First, trying to learn to ride a unicycle is the hardest thing I’ve ever done, except for maybe as a shy kid in school trying to get a date for homecoming. I’m not making a whole lot of progress. I usually pedal down with one foot and that’s it. Yesterday I did finally make one full revolution of the wheel but that was it. I’m going nowhere.
I was supposed to be on vacation next week and was going to do a practice blitz and hopefully get somewhere by the end of the week but we have too many people out with injuries or what not that I got postponed until the end of September. So it won’t happen.
I’ve fallen a lot but yesterday was the first real spectacular one. I wound up flying off face forward and sliding about 3 feet. I am thankful I was wearing safety equipment or my hands and knees would have been a bloody mess. As it was, nothing was hurt but my dignity. Three of my boys were out watching. None of them came over to see if I was okay or not. My 6 year old did say from his bike, “Dad, are you alright?” You should see the skid marks on my wrist protectors (or whatever they’re called). They don’t look new anymore.
And the seat on my uni will definitely need to be replaced once I learn to ride. I’m getting close to having to get out the duct tape to use on in the mean time. I wish there was another rider around to that could help me out but, alas, there is not. So I will keep plugging away and falling until I get it.
Keep working at it; a lot of things with unicycling seem impossible at first, including riding for the first time. Crashing spectacularly probably means that you’re doing pretty well, actually going for it instead of just bailing out when you’re imbalanced. Eventually your body will just get it. Good luck!
What kind/size uni are you learning on? I just finished uploading a new tutorial (“Coker-Torial”) on free mounting a 36er, but you can pretty much apply it to any size uni. I’m just waiting for the video to be ready to view in the video forum and then I’ll post it. Keep us posted on your progress! Uni begins at 40!
It sounds like you are trying to ride straight away
Whatever floats your boat, but I don’t recommend starting that way.
Better to find a place with a long wall next to smooth pavement. Don’t worry about trying to balance. Drag your hand along the wall as you go for balance.
You want to get used to pedaling smoothly with no coasting (darn bike instincts !)
Just sitting on a uni is odd. Once you are used to sitting on the uni and pedaling smoothly for a while, you can start drifting away from the wall a bit.
Most (well, me and a friend I taught), didn’t need the wall by the 3rd day.
But until then, the wall is a great aid to learning to pedal smoothly, and get used to the weird front back balance thing you have to do with the pedals. The wall eliminates the need to learn side to side balance at the same time.
Once you get used to pedaling smooth and keeping yourself centered front to back with the pedals, the side to side balance thing is just like on a bicycle. So once you are pedaling smooth down the wall, it’s not to hard to keep that feeling going as you drift out from the wall a bit.
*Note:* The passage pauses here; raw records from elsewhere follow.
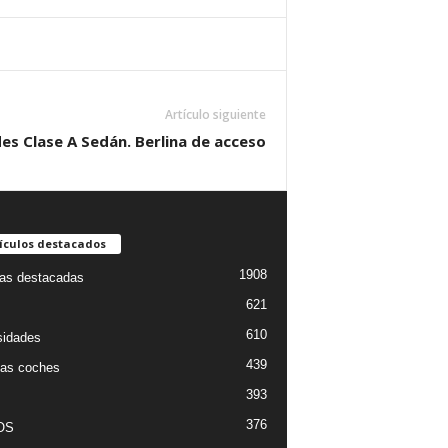
Artículo siguiente
s Clase A Sedán. Berlina de acceso
ículos destacados
1908
ias destacadas
621
610
sidades
439
as coches
393
376
OS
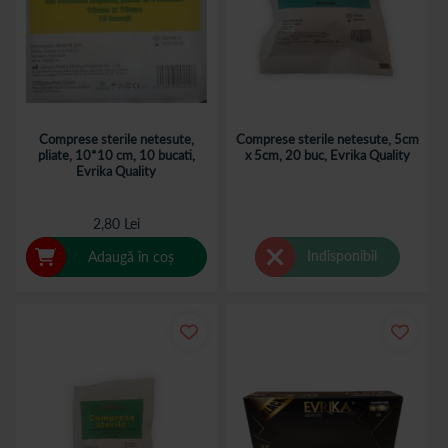
Comprese sterile netesute,
Comprese sterile netesute, 5cm
pliate, 10*10 cm, 10 bucati,
x 5cm, 20 buc, Evrika Quality
Evrika Quality
2,80 Lei
Indisponibil
Adaugă în coș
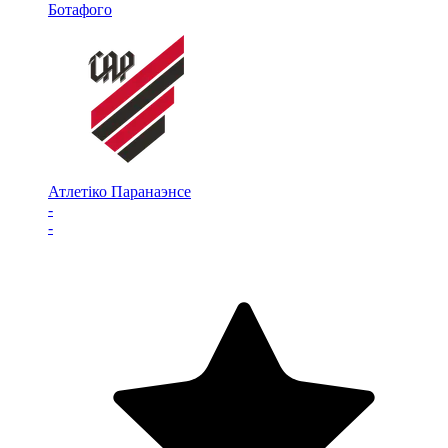
Ботафого
Атлетіко Паранаэнсе
-
-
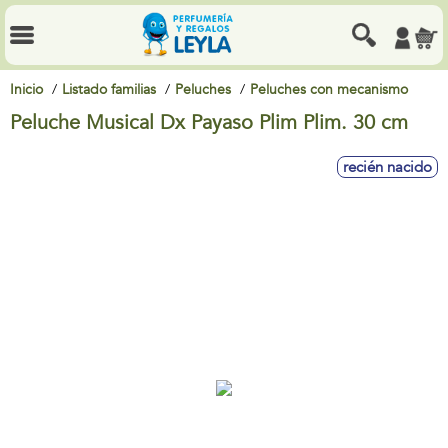
Inicio
Listado familias
Peluches
Peluches con mecanismo
Peluche Musical Dx Payaso Plim Plim. 30 cm
recién nacido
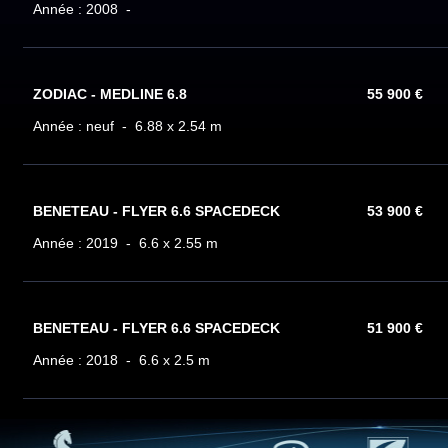
Année : 2008 -
ZODIAC - MEDLINE 6.8
55 900 €
Année : neuf - 6.88 x 2.54 m
BENETEAU - FLYER 6.6 SPACEDECK
53 900 €
Année : 2019 - 6.6 x 2.55 m
BENETEAU - FLYER 6.6 SPACEDECK
51 900 €
Année : 2018 - 6.6 x 2.5 m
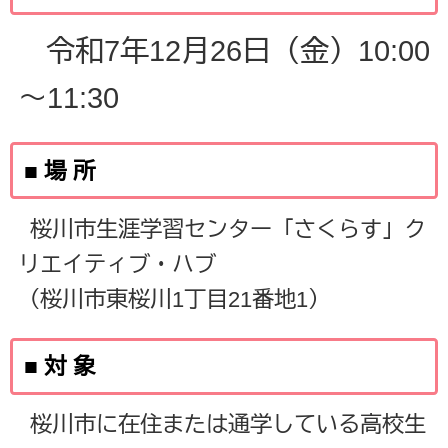
令和7年12月26日（金）10:00
～11:30
■ 場 所
桜川市生涯学習センター「さくらす」ク
リエイティブ・ハブ
（桜川市東桜川1丁目21番地1）
■ 対 象
桜川市に在住または通学している高校生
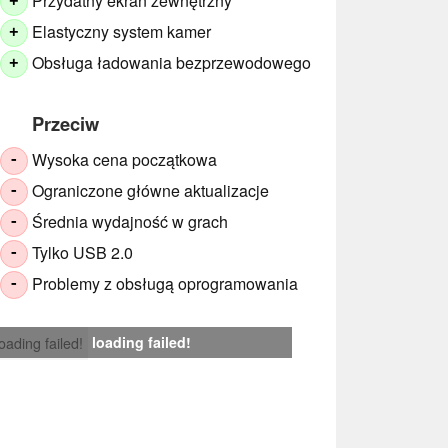
Przydatny ekran zewnętrzny
+
Elastyczny system kamer
+
Obsługa ładowania bezprzewodowego
+
Przeciw
Wysoka cena początkowa
-
Ograniczone główne aktualizacje
-
Średnia wydajność w grach
-
Tylko USB 2.0
-
Problemy z obsługą oprogramowania
-
loading failed!
loading failed!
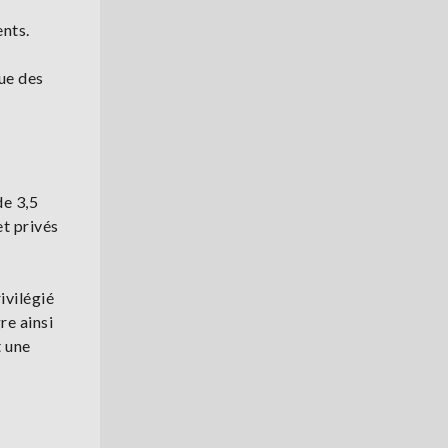
nts.
que des
de 3,5
et privés
ivilégié
re ainsi
t une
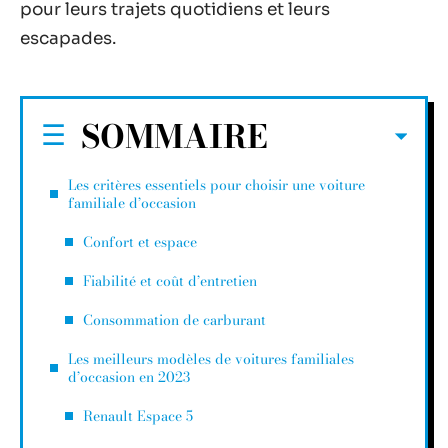
pour leurs trajets quotidiens et leurs
escapades.
SOMMAIRE
Les critères essentiels pour choisir une voiture
familiale d’occasion
Confort et espace
Fiabilité et coût d’entretien
Consommation de carburant
Les meilleurs modèles de voitures familiales
d’occasion en 2023
Renault Espace 5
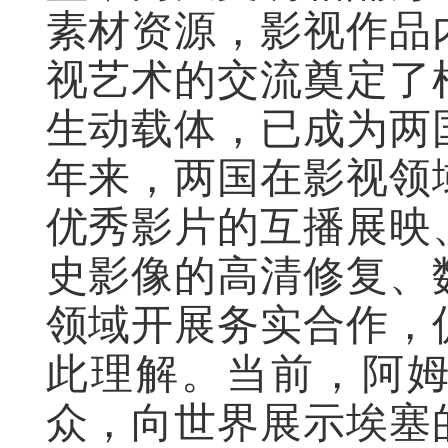
素材资源，影视作品
视艺术的交流奠定了
生动载体，已成为两
年来，两国在影视领
优秀影片的互播展映
史影像的高清修复、
领域开展务实合作，
此理解。当前，阿
众，向世界展示埃塞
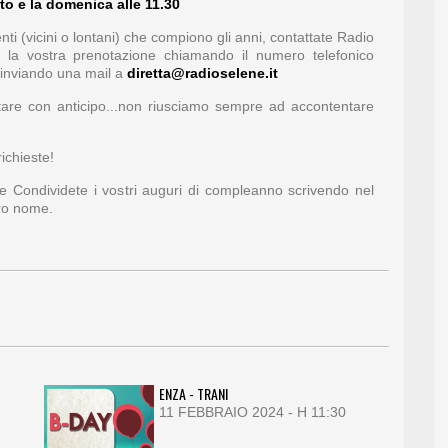
to e la domenica alle 11.30
ti (vicini o lontani) che compiono gli anni, contattate Radio
e la vostra prenotazione chiamando il numero telefonico
inviando una mail a
diretta@radioselene.it
otare con anticipo...non riusciamo sempre ad accontentare
ichieste!
 e Condividete i vostri auguri di compleanno scrivendo nel
tro nome.
ENZA - TRANI
11 FEBBRAIO 2024 - H 11:30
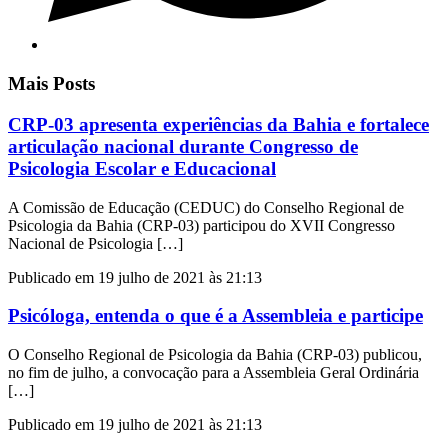
Mais Posts
CRP-03 apresenta experiências da Bahia e fortalece
articulação nacional durante Congresso de
Psicologia Escolar e Educacional
A Comissão de Educação (CEDUC) do Conselho Regional de
Psicologia da Bahia (CRP-03) participou do XVII Congresso
Nacional de Psicologia […]
Publicado em 19 julho de 2021 às 21:13
Psicóloga, entenda o que é a Assembleia e participe
O Conselho Regional de Psicologia da Bahia (CRP-03) publicou,
no fim de julho, a convocação para a Assembleia Geral Ordinária
[…]
Publicado em 19 julho de 2021 às 21:13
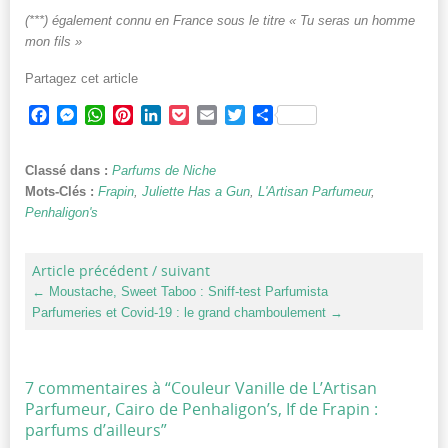
(***) également connu en France sous le titre « Tu seras un homme
mon fils »
Partagez cet article
Facebook
Messenger
WhatsApp
Pinterest
LinkedIn
Pocket
Email
Twitter
Partager
Classé dans :
Parfums de Niche
Mots-Clés :
Frapin
,
Juliette Has a Gun
,
L'Artisan Parfumeur
,
Penhaligon's
Article précédent / suivant
←
Moustache, Sweet Taboo : Sniff-test Parfumista
Parfumeries et Covid-19 : le grand chamboulement
→
7 commentaires à “
Couleur Vanille de L’Artisan
Parfumeur, Cairo de Penhaligon’s, If de Frapin :
parfums d’ailleurs
”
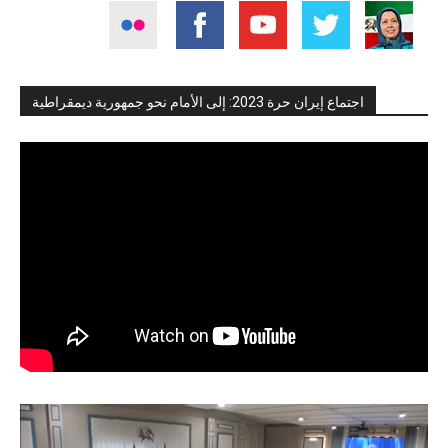
اجتماع إيران حرة 2023: إلى الأمام نحو جمهورية ديمقراطية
That’s it ! , you’re a rider !
I learned to Unicycle at the age of 34. Took me about two weeks to learn cross the basketball court regularly, to more weeks to turn with proficiency and another month to freemount. I did all of this on my own without help. I just went for it and never used a wall.
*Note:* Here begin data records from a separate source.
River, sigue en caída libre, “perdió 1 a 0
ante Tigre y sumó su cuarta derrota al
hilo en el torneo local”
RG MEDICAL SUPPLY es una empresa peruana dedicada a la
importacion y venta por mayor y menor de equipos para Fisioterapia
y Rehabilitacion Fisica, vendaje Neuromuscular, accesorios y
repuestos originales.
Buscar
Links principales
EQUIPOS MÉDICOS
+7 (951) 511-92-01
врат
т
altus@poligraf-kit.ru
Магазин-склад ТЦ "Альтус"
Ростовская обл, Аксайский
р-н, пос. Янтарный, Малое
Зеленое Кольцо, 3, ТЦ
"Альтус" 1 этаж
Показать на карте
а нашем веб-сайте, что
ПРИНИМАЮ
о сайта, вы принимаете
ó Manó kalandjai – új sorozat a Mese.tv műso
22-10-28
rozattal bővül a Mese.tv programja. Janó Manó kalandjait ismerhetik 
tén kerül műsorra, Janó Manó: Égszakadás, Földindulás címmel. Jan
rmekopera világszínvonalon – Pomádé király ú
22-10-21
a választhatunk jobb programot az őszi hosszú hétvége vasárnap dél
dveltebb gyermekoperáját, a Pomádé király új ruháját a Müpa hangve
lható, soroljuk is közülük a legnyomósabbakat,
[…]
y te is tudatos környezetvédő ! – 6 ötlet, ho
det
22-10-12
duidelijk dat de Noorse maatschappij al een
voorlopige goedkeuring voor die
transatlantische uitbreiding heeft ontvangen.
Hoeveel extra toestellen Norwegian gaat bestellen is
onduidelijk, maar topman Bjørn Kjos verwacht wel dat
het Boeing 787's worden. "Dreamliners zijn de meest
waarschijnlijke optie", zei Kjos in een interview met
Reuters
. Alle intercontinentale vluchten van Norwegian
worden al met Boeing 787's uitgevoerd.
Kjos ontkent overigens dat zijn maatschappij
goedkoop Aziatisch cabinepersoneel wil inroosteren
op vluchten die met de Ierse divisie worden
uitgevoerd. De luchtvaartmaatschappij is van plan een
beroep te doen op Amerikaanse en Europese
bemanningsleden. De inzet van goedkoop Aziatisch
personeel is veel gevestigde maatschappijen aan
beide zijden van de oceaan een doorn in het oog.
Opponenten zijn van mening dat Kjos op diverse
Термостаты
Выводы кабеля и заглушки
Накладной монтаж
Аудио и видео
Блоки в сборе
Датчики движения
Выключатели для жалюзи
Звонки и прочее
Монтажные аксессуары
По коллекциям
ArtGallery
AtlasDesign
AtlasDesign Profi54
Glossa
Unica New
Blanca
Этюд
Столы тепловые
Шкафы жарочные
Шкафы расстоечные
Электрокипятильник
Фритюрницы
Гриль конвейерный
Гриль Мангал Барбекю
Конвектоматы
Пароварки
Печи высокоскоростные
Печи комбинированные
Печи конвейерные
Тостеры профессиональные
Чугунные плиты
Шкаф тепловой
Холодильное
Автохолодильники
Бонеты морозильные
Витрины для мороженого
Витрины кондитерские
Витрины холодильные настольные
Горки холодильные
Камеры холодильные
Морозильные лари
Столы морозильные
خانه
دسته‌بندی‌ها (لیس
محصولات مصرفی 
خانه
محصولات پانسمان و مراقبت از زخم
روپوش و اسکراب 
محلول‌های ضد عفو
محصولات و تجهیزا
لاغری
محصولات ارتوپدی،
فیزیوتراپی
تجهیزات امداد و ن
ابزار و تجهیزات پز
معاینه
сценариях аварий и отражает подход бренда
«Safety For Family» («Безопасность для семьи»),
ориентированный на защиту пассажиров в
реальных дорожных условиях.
I have since tough a number of people how to unicycle and I find that it help out a lot if the new rider can sit on the unicycle holding onto a wall or pole and lift first the front foot off the pedal and then the back foot off the pedal and then both feet for just a fraction of a second. This teaches balnace and a feel for center of gravity.
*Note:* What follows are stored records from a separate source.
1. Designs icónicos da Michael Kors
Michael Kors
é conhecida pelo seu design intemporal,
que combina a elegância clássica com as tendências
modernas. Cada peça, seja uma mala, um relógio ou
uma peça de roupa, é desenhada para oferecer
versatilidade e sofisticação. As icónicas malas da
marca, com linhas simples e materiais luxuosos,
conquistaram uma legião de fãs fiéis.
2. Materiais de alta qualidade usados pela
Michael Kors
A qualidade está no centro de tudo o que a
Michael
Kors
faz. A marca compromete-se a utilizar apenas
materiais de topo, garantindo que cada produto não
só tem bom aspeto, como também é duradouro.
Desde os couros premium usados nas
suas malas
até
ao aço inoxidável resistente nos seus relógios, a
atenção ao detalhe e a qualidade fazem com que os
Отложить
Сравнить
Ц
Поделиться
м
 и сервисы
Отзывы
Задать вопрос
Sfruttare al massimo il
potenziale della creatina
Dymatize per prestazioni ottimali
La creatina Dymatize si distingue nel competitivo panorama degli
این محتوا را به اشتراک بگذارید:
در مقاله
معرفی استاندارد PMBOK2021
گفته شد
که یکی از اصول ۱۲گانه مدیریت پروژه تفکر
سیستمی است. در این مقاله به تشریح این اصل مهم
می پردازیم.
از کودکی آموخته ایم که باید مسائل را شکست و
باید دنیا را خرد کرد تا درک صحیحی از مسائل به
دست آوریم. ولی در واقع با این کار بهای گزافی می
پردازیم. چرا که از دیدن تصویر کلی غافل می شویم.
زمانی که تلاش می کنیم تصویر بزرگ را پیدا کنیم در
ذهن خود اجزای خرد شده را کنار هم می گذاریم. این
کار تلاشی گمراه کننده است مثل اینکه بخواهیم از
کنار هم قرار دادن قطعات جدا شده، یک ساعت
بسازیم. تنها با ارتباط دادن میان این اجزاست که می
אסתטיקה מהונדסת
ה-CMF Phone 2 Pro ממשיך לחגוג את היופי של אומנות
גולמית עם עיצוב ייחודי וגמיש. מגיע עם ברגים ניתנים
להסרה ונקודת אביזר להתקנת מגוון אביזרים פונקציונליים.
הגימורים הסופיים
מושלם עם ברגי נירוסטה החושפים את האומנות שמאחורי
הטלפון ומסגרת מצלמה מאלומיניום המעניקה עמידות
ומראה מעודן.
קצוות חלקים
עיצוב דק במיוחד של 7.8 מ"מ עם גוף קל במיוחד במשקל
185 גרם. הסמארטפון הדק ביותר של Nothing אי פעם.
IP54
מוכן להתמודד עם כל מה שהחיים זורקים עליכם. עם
Good luck and keep with it. It is a great feeling unicycling!
I liked using a long rail best for learning (you can push or pull yourself to/form the rail, but w/ a wall you can only push).
Everybody learns at different speeds, on average it’s 15 hours over 2 weeks. It took me a lot longer, 40 hours over 8 weeks (largely do to the paralysis in my lower legs, glutes, and hips & my fear of injury).
You might want to get a few diff lengths of cheep cranks. W/ 150’s on my 20" learning to ride backwards was a lot easier, do to the slower top speed, my seat was a bit lower to the ground, I had more tourque, and it was easier to step off w/o falling, all making it a lot less scary & I could get away w/ more before a UPD. People who I’ve taught found it easier for learning to ride w/ 150’s over the 127’s.
Riding my 16" w/ 125’s was even easier, but didn’t turn well at all.